Minimum requirements
The “minimum” car to participate in Touge Battle is a well-maintained vehicle with good tires and a three-point seatbelt. Also, the vehicle should have good functioning brakes and no fluid leaks.

Although there are some cars in unmodified form that already have high power ratings, Ligaya said they want Touge Battle to be a contest between unmodified cars.

“We discourage highly tuned cars and focus more on maximizing driver skill than upgrading your car. A fast driver in a slow car can drive fast in any car,” he added. “As long as the car is road worthy and safe, any car can join.”

But since not all cars are created equal, Touge Battle also has divisions or “classes.”

The Economy class is for cars with displacement of up to 1,550 cc, while the Regular class is for vehicles with a displacement of 1551-1950 cc. The Regular class is also where Hondas with D15 and ZC engines can participate.

For the Turbo+ class, cars with turbochargers and naturally aspirated engines below 3,050 cc can participate, while the Prestige class is reserved for cars with a displacement of 3,051 cc and above

For the Street class, all cars must have a complete interior or all door panels, amd carpets and seats must be installed. Only the rear seat backrests or backseats can be removed. Also, tires must be higher than a 200 tread-wear rating while fuel cells are prohibited.

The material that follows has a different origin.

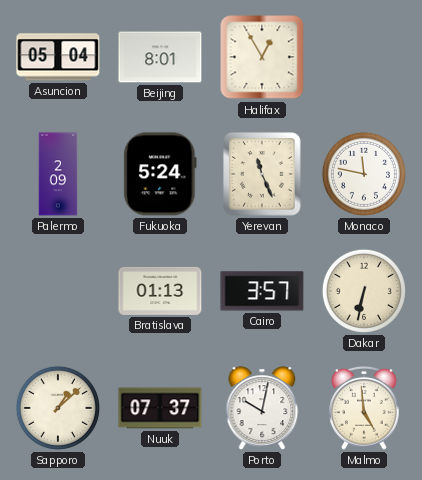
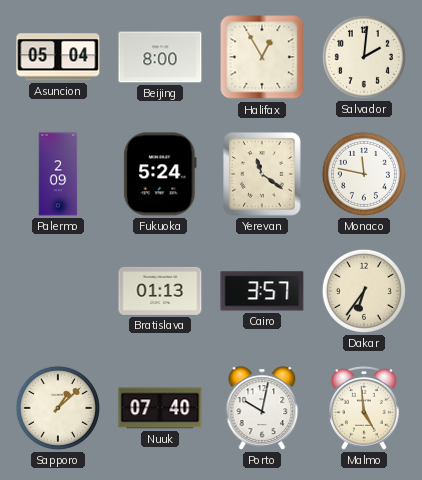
Beijing: 8:01 -> 8:00
Salvador: none -> 2:01
Yerevan: 11:26 -> 11:21
Dakar: 6:32 -> 6:36
Nuuk: 07:37 -> 07:40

The Race Car class is for vehicles that are not advisable for everyday road use. It has three categories: Race 3, up to 1,550 cc; Race 2, 1551 cc-2000 cc; and Race 1, 2001 cc and above.

When a car has a turbocharger, its class is determined by multiplying its displacement by 1.5. The presumption is turbocharged cars usually have a power advantage of about 50 percent compared to normally aspirated (non-turbo) engines.

Touge Battle has its origins in the races staged along the mountain roads of Japan. That was modified by Ligaya and his team for maximum safety and an increased fun factor.

He added that local Touge Battle races began in 2014 and the fourth season will be held this year.

“Aside from Touge Battle, we also organize the Clubman Racing Series. We are also on our fourth year organizing the Clubman Racing series,” Ligaya said.

He was not alone, however, in organizing the Touge Battle races in the Philippines.

“After a previous car show that I organized in 2013. A friend of mine got our group together and came up with the idea of holding amateur races. One of my friends already made a Touge Battle event and suggested we continue it. We modified the format to what it is now to provide a safer and more enjoyable experience for the participants and spectators,” Ligaya said.

His team is currently made up to Sung Joon Park, Francis Arjonillo, Stephen Alunan, and Jed Jernel Labao, and other pals who are motor sports and car enthusiasts. And field of participants in the local Touge Battle series keeps growing.